Our roadmap in the present project proposal starts precisely with a clear identification of safety and security requirements and architectures for Embedded Systems. This is a crucial task, which will identify the policies to be statically enforced in our target systems, and used throughout the whole project.

Once the requirements have been identified, the challenge is to tackle the formalisation of the corresponding security and safety properties using different conceptual tools and different notions of safety certificate; we consider these grouped in the following three classes:

  • Type-based security enforcement mechanisms; here the goal is to study the use of typing features (such as type-and-effect analysis) as safety evidence, and to apply Type Inhabitance results to improve the proof infrastructure of a PCC platform.
  • Language-based security enforcement mechanisms, with the goal of studying the effect of certain language features (such as linearity or other forms of computational restriction that ensure "safety by construction") and compilation schemes on the architecture of the PCC platform.
  • Logic-based security enforcement mechanisms; this is the more traditional approach to PCC, but our perspective is to resort to source-level PCC, to allow for the use of techniques based on huigher-order logic (supported by the COQ toolkit and related tools), abstract interpretation (where we will continue previous work on the JaKarTa verification platform), and temporal logic / automata.

The final stage of the project consists in setting up a complete, working PCC backend platform for the static security enforcement mechanisms, and to provide a working deployment in embedded systems. These two tasks form the core of the applied component of the project. The approach is concluded by a complete and convincing case study, to form the proof of concept for the ideas arising from this project.

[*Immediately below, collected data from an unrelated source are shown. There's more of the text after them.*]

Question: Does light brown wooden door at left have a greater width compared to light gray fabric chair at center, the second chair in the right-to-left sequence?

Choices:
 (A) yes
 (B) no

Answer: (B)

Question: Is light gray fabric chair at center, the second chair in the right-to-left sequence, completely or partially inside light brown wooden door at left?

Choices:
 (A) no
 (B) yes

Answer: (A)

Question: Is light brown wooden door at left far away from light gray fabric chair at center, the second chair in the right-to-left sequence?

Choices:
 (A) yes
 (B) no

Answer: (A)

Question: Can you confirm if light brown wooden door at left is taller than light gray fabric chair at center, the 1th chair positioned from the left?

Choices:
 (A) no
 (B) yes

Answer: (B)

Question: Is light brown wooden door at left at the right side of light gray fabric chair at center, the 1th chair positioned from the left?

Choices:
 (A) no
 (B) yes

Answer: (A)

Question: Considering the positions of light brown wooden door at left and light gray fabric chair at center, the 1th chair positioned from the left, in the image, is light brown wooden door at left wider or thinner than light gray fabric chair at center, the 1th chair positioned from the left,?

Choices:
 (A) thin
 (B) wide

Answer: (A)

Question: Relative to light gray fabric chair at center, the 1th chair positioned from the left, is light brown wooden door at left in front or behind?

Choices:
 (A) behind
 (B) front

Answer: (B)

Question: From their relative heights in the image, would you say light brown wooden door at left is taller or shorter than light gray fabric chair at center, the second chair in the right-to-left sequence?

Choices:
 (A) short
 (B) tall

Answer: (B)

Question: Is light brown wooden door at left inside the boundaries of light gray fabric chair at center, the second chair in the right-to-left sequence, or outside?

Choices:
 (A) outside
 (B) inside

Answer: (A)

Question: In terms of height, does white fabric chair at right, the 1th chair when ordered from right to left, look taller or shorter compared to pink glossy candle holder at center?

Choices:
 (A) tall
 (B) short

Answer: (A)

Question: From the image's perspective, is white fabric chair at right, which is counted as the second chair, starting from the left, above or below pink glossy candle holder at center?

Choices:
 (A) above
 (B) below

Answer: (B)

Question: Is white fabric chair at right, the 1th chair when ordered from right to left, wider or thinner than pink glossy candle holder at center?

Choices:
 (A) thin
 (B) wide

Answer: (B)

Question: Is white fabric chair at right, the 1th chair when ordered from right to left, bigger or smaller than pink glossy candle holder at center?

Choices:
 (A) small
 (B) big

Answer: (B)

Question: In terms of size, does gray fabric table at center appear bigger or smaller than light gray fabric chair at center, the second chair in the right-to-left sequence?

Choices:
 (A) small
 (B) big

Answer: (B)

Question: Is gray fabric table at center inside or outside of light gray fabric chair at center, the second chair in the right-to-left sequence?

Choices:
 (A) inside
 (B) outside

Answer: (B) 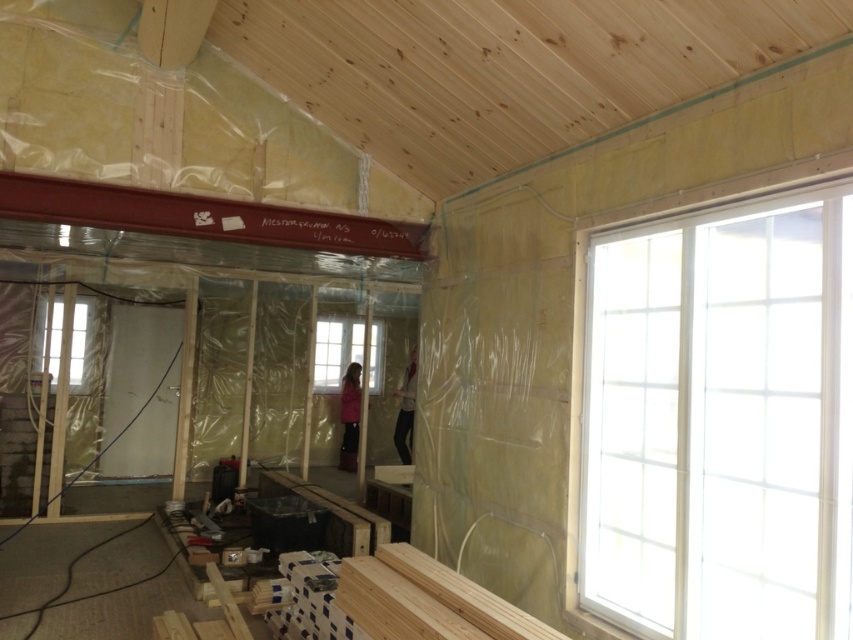 You are an inspector checking the insulation installation in the room. You notice two clear glass windows, the clear glass window at upper right and the clear glass window at left. Which window is positioned lower in the room?

The clear glass window at upper right is located below the clear glass window at left, so it is positioned lower in the room.

You are standing in the center of the room. Where is the clear glass window at upper right located relative to your position?

The clear glass window at upper right is located at the upper right relative to your position in the center of the room. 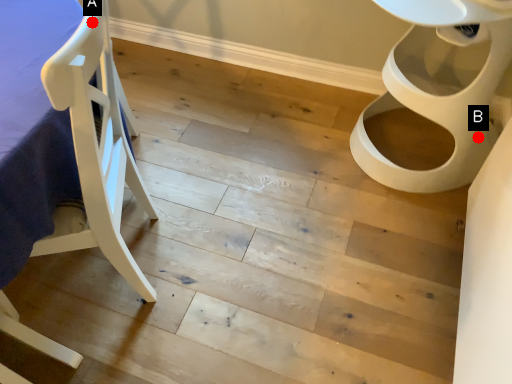 Question: Two points are circled on the image, labeled by A and B beside each circle. Among these points, which one is nearest to the camera?

Choices:
 (A) A is closer
 (B) B is closer

Answer: (A) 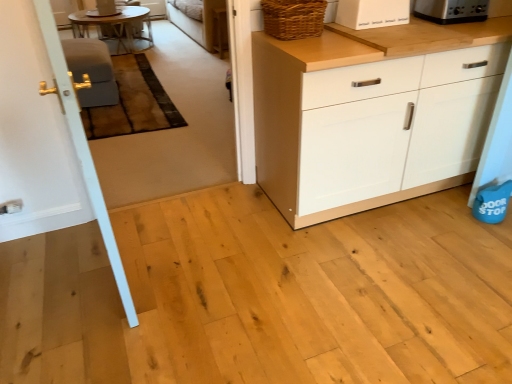 You are a GUI agent. You are given a task and a screenshot of the screen. Output one action in this format:
    pyautogui.click(x=<x>, y=<y>)
    Task: Click on the free space underneath white painted wood door at left (from a real-world perspective)
    This screenshot has height=384, width=512.
    Given the screenshot: What is the action you would take?
    point(112,278) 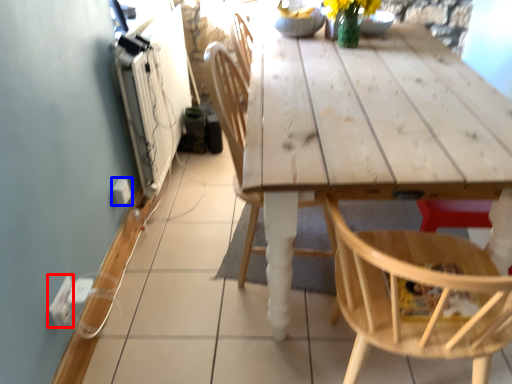 Question: Which of the following is the closest to the observer, electric outlet (highlighted by a red box) or electric outlet (highlighted by a blue box)?

Choices:
 (A) electric outlet
 (B) electric outlet

Answer: (A) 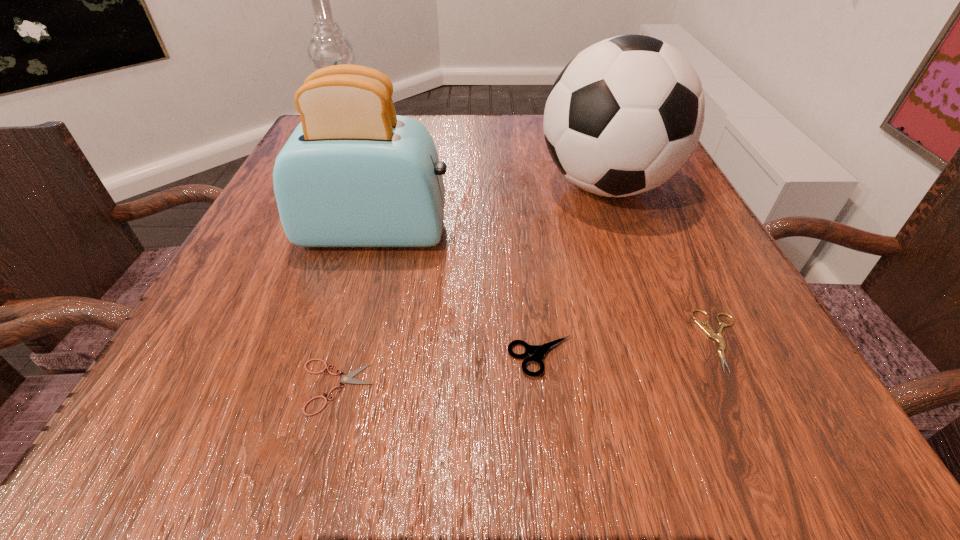 You are a GUI agent. You are given a task and a screenshot of the screen. Output one action in this format:
    pyautogui.click(x=<x>, y=<y>)
    Task: Click on the shears that stands as the second closest to the oil lamp
    This screenshot has width=960, height=540.
    Given the screenshot: What is the action you would take?
    pyautogui.click(x=538, y=351)

The image size is (960, 540). What are the coordinates of `the second closest shears to the leftmost shears` in the screenshot? It's located at [x=709, y=331].

Find the location of a particular element. This screenshot has height=540, width=960. free spot that satisfies the following two spatial constraints: 1. on the side of the toaster with the lever; 2. on the left side of the third shortest object is located at coordinates (342, 357).

I want to click on free space that satisfies the following two spatial constraints: 1. on the back side of the shortest shears; 2. on the right side of the fourth tallest object, so click(344, 357).

Locate an element on the screen. The image size is (960, 540). vacant position in the image that satisfies the following two spatial constraints: 1. on the side of the toaster with the lever; 2. on the back side of the second shears from left to right is located at coordinates (342, 357).

You are a GUI agent. You are given a task and a screenshot of the screen. Output one action in this format:
    pyautogui.click(x=<x>, y=<y>)
    Task: Click on the vacant area in the image that satisfies the following two spatial constraints: 1. on the back side of the shortest shears; 2. on the side of the toaster with the lever
    The width and height of the screenshot is (960, 540).
    Given the screenshot: What is the action you would take?
    pyautogui.click(x=377, y=232) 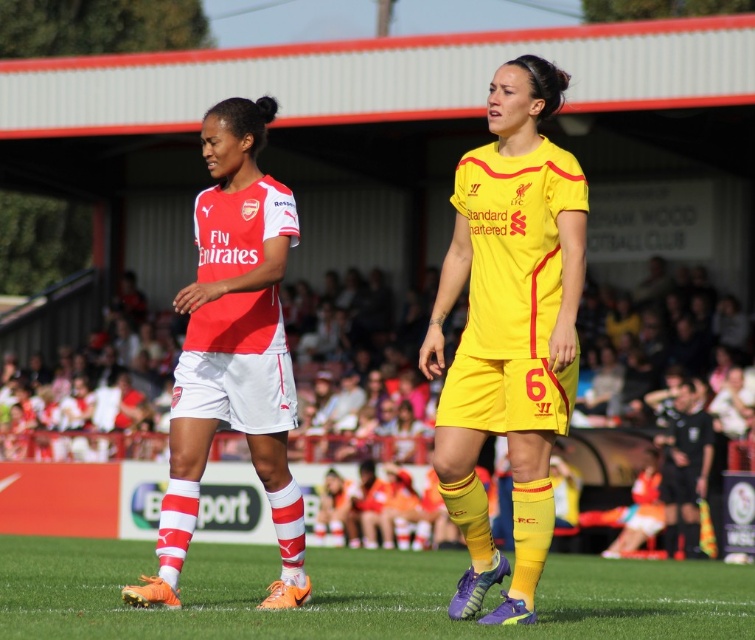 You are a soccer player trying to pass the ball to your teammate. You see the yellow matte jersey at center and the green grass at center. Which one is closer to you?

The yellow matte jersey at center and green grass at center are 16.28 feet apart, so the yellow matte jersey at center is closer to you than the green grass at center.

You are a soccer referee observing the match and need to determine which player is closer to you. You see the yellow matte jersey at center and the matte red and white jersey at center. Which one is nearer?

The yellow matte jersey at center is closer to the viewer than the matte red and white jersey at center, so the player wearing the yellow matte jersey at center is nearer. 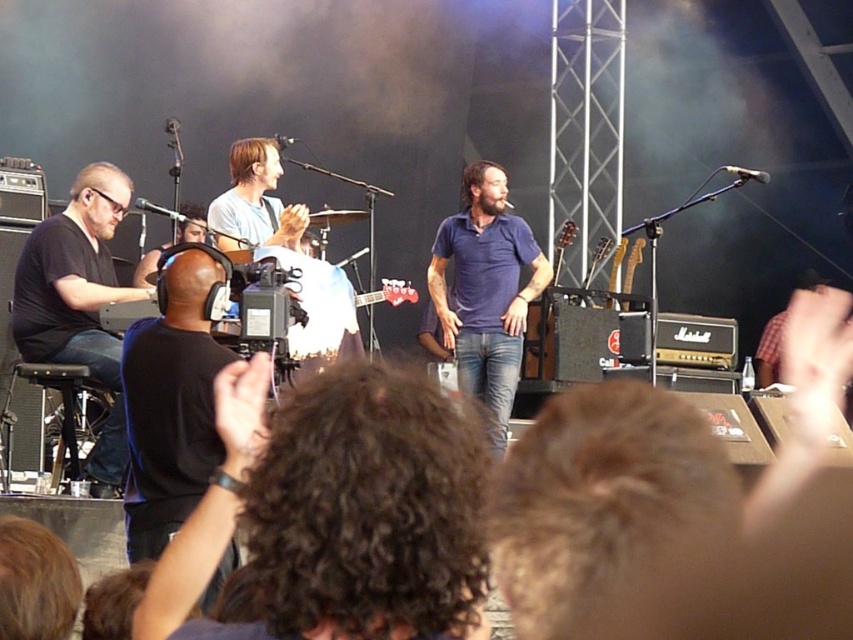 Question: Which of the following is the closest to the observer?

Choices:
 (A) (465, 330)
 (B) (119, 394)

Answer: (B)

Question: Among these points, which one is farthest from the camera?

Choices:
 (A) (436, 307)
 (B) (390, 609)

Answer: (A)

Question: Which of these objects is positioned farthest from the dark curly hair at lower center?

Choices:
 (A) blue cotton shirt at center
 (B) black matte headphones at left

Answer: (A)

Question: In this image, where is dark curly hair at lower center located relative to black matte headphones at left?

Choices:
 (A) below
 (B) above

Answer: (A)

Question: Does dark curly hair at lower center have a greater width compared to blue cotton shirt at center?

Choices:
 (A) yes
 (B) no

Answer: (B)

Question: Can you confirm if dark curly hair at lower center is wider than black matte headphones at left?

Choices:
 (A) yes
 (B) no

Answer: (B) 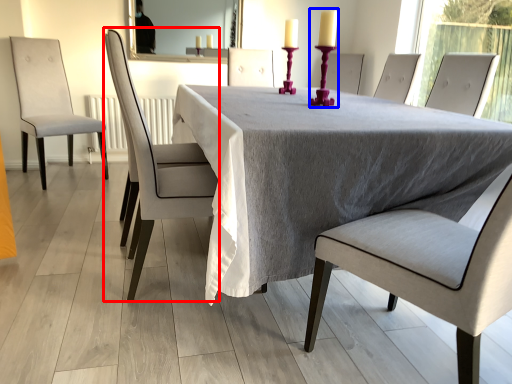 Question: Among these objects, which one is nearest to the camera, chair (highlighted by a red box) or candle holder (highlighted by a blue box)?

Choices:
 (A) chair
 (B) candle holder

Answer: (B) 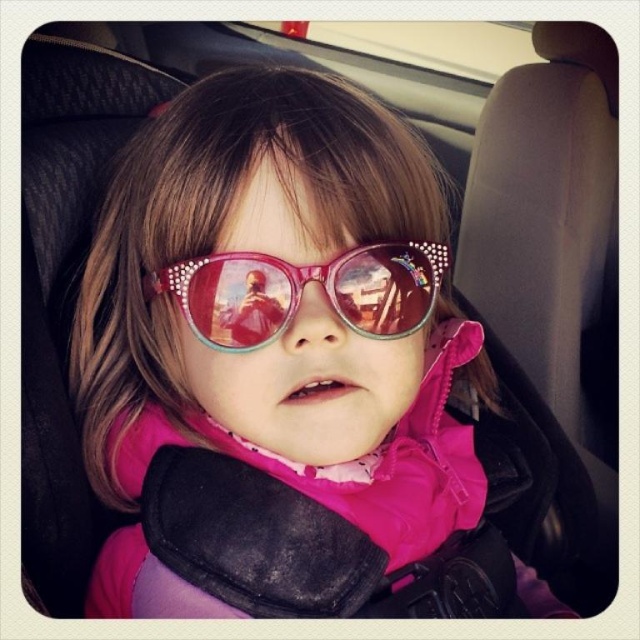 You are a safety inspector checking the car seat accessories. You see the pink glossy sunglasses at center and the translucent pink plastic goggles at center. Which accessory is bigger in size?

The pink glossy sunglasses at center has a larger size compared to the translucent pink plastic goggles at center, so the pink glossy sunglasses at center is bigger.

You are a safety inspector examining the car seat. You notice two items on the child, the pink glossy sunglasses at center and the translucent pink plastic goggles at center. Which item is taller?

The pink glossy sunglasses at center is much taller than the translucent pink plastic goggles at center.

Consider the image. You are a photographer taking a picture of the car interior. You notice two points in the image at coordinates point (x=308, y=180) and point (x=232, y=324). Which point will appear larger in your photo?

Point (x=308, y=180) is closer to the camera than point (x=232, y=324), so it will appear larger in the photo.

As a conclusion, the need for innovative security enforcement mechanisms in embedded systems and emerging PCC architectures prefigures the advent of a new, rich and unexplored research area which, we believe, will bring very interesting results and potentially give rise to a new perspective about software development.

Goals

The overall objectives of this project are the following, concerning code running in heterogeneous, potentially resource-limited embedded devices.

  1. The design of mathematically sound mechanisms for the static, formal assurance of safe and reliable execution.
  2. The design and implementation of a complete infrastructure for safe and reliable execution, based on Proof-carrying Code.
  3. To study and implement different scenarios for the deployment of safety mechanisms, specifically in embedded systems.

With such mechanisms, code that does not respect previously defined policies will be rejected and never installed or executed in a target device. This will allow to increase isolation guarantees and mobile code verification, which is of paramount importance in embedded systems.